Master of Science Thesis in Applied and Computational Mathematics

Link to thesis [coming]

Installation instructions

Conda is recommended to set up the dependencies for this project. Install either Anaconda or Miniconda, visit their website and follow the appropriate instructions.

The algorithms and solvers in the project can be accelerated by using Intel distributions of numpy, scipy, and python. If you do not have an Intel processor on your computer, you may skip the following steps.

conda update conda
conda create -n idp -c intel intelpython3_full python=3.7
conda activate idp
conda config --add channels conda-forge
conda config --add channels intel

Install the project dependencies. Some packages are install via pip since they seem to be incompatible with the intel python setup.
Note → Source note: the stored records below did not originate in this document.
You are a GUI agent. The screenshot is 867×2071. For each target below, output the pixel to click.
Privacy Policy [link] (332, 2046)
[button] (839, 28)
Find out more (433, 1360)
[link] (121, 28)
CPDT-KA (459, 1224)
conda install pendulum pydantic meshio shapely cython future gmsh
python -m pip install networkx vtk sympy

The direct solver is accelerated with PyPardiso. To install, run

conda install -c haasad pypardiso

Additional packages for development and testing:

conda install pytest pytest-cov pytest-mock black=20.8b1 flake8 isort

See PorePy Installation for additional dependencies and instructions to install PorePy. Then, clone this repository. Add PorePy and this project to conda (See this link for information about conda develop):

conda develop path/to/porepy/src
conda develop path/to/mastersproject/src
conda develop path/to/mastersproject/src/mastersproject

To run the code, clone the repository, install all dependencies, and add the GTS folder to importable modules. Install PorePy by following the instructions on their GitHub page. Currently, PorePy version 1.2.1 is supported. Access the python console and run

from GTS.isc_modelling.runscripts.hs1_stimulation import box_runscript

time_machine = box_runscript(case="A1")  # Replace by A2, B1, B2 for the other cases.
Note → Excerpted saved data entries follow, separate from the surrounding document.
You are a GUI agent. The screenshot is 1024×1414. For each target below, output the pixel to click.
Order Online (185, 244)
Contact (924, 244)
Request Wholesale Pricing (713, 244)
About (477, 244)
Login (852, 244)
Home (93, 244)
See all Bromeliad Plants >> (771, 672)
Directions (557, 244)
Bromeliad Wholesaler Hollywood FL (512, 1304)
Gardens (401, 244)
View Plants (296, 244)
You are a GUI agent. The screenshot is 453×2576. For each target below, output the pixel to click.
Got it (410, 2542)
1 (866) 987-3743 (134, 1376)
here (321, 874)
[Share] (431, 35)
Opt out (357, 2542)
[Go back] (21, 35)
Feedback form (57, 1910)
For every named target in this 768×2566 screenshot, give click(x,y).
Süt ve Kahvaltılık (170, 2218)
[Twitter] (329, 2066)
The code base is extremely flexible in the sense that the components for the coupled PDE are modularized, allowing for arbitrary extensions to the existing setup. Separate and independent classes handle injection phases, timestepping, gridding, etc. A class, TimeMachine, assembles and executes the simulation for the given input parameters. Simulation results are automatically exported to a format compatible with ParaView.